TU Munich's branch sits in a quite different place. Their implementation contains no literal prefilter at all, neither Teddy nor FDR, Hyperscan's two literal-matching engines, so the single most Hyperscan-shaped component is absent. They run the automaton over the entire compressed stream and rely on code generation to make it fast, which Hyperscan does not do, since Hyperscan compiles a pattern into a bytecode database that its fixed engines interpret rather than into machine code. Their one point of contact with Hyperscan's toolbox is the self-loop accelerator, which is shufti-flavored (find the next interesting byte) rather than the full prefilter-and-verify pipeline. Thus, their execution story is genuinely not "just Hyperscan," while ours, on the execution side, mostly is. For those interested, we highly recommend their DaMoN 2026 paper; it's worth the read.

Final thoughts

In this blog, we explored two independent implementations of the same idea. When set side by side, they clearly demonstrate the split behavior underpinning the overall design space: the prefilter wins when the fingerprint discards most positions, while the compiled automaton wins when there is less to discard. The same map shows that the designs are complementary rather than competing. Our implementation uses Hyperscan's prefilter, whereas TUM's approach relies solely on a compiled engine.

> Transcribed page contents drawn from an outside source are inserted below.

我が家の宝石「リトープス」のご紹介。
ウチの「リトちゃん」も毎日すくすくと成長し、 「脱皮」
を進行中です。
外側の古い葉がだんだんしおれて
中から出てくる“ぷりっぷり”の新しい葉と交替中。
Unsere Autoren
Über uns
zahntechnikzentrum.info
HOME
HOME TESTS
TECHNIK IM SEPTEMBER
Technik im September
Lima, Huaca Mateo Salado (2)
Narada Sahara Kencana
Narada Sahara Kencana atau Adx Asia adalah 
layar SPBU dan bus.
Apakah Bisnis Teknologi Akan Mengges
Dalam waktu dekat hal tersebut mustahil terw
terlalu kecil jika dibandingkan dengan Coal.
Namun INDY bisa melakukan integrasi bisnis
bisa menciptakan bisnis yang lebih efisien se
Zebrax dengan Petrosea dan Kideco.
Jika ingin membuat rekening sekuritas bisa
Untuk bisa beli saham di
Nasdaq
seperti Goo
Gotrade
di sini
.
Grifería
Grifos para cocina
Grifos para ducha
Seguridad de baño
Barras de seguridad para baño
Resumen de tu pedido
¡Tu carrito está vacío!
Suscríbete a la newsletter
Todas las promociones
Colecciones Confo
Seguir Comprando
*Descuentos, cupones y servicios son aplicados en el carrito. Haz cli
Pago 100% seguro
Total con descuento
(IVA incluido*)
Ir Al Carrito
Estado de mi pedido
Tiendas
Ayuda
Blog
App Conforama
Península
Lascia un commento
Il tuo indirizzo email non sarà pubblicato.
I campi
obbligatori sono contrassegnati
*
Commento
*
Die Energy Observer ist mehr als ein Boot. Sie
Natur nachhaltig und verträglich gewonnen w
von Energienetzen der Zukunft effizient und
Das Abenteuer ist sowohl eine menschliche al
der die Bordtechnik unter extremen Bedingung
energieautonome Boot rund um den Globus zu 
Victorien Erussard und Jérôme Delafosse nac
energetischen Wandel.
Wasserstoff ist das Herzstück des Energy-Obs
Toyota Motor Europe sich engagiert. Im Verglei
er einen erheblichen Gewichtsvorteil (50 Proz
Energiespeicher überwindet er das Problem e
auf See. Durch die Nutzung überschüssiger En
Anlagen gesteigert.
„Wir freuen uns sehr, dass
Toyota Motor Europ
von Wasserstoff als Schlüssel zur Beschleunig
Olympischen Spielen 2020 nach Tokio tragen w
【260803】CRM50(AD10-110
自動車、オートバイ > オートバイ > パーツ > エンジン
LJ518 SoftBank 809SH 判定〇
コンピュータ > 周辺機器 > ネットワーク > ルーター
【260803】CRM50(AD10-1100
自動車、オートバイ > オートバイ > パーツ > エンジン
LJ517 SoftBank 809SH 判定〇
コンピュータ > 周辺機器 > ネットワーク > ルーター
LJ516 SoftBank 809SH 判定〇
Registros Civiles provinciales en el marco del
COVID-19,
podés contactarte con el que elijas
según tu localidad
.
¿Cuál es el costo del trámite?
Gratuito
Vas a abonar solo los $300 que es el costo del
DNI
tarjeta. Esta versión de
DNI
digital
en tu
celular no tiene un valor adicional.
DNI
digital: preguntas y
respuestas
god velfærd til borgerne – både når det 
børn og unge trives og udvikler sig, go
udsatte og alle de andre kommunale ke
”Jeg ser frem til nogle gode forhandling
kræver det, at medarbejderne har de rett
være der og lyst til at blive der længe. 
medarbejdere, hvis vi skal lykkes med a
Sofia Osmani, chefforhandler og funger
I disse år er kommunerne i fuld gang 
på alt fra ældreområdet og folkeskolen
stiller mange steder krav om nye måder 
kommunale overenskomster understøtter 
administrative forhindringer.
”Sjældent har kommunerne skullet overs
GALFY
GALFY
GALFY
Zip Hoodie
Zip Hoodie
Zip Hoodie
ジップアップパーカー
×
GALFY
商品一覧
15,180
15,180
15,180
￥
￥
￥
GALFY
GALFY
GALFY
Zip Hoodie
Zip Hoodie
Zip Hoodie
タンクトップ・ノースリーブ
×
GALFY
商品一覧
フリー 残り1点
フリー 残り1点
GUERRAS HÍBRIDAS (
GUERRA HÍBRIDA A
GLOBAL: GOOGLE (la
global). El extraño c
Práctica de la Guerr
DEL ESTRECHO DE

One could consider the combination of both techniques a natural successor to both implementations. Teddy would run first, discarding candidate positions at SIMD speed. Then TUM's compiled automaton would replace our interpreted verifier at the surviving positions, where its per-step advantage applies to exactly the work no prefilter can remove. The corridor between 10 and 21 percent selectivity, where neither design wins outright, is precisely the region a combined matcher targets: dense-fingerprint substrings would preserve the compiled path's throughput, selective strings would preserve the prefilter's skipping, and the planner already computes the fingerprint-density estimate that separates them. Neither codebase contains this system today, though between them they contain every part of it.
We leave the exploration of this idea as future work.
The matcher described here is open source, and the Teddy prefilter and planner are on their way upstream to Vortex. Vortex has repeatedly benefited from implementing ideas from research groups around the world; we look forward to seeing where the future work of our research team and TUM's database group will go.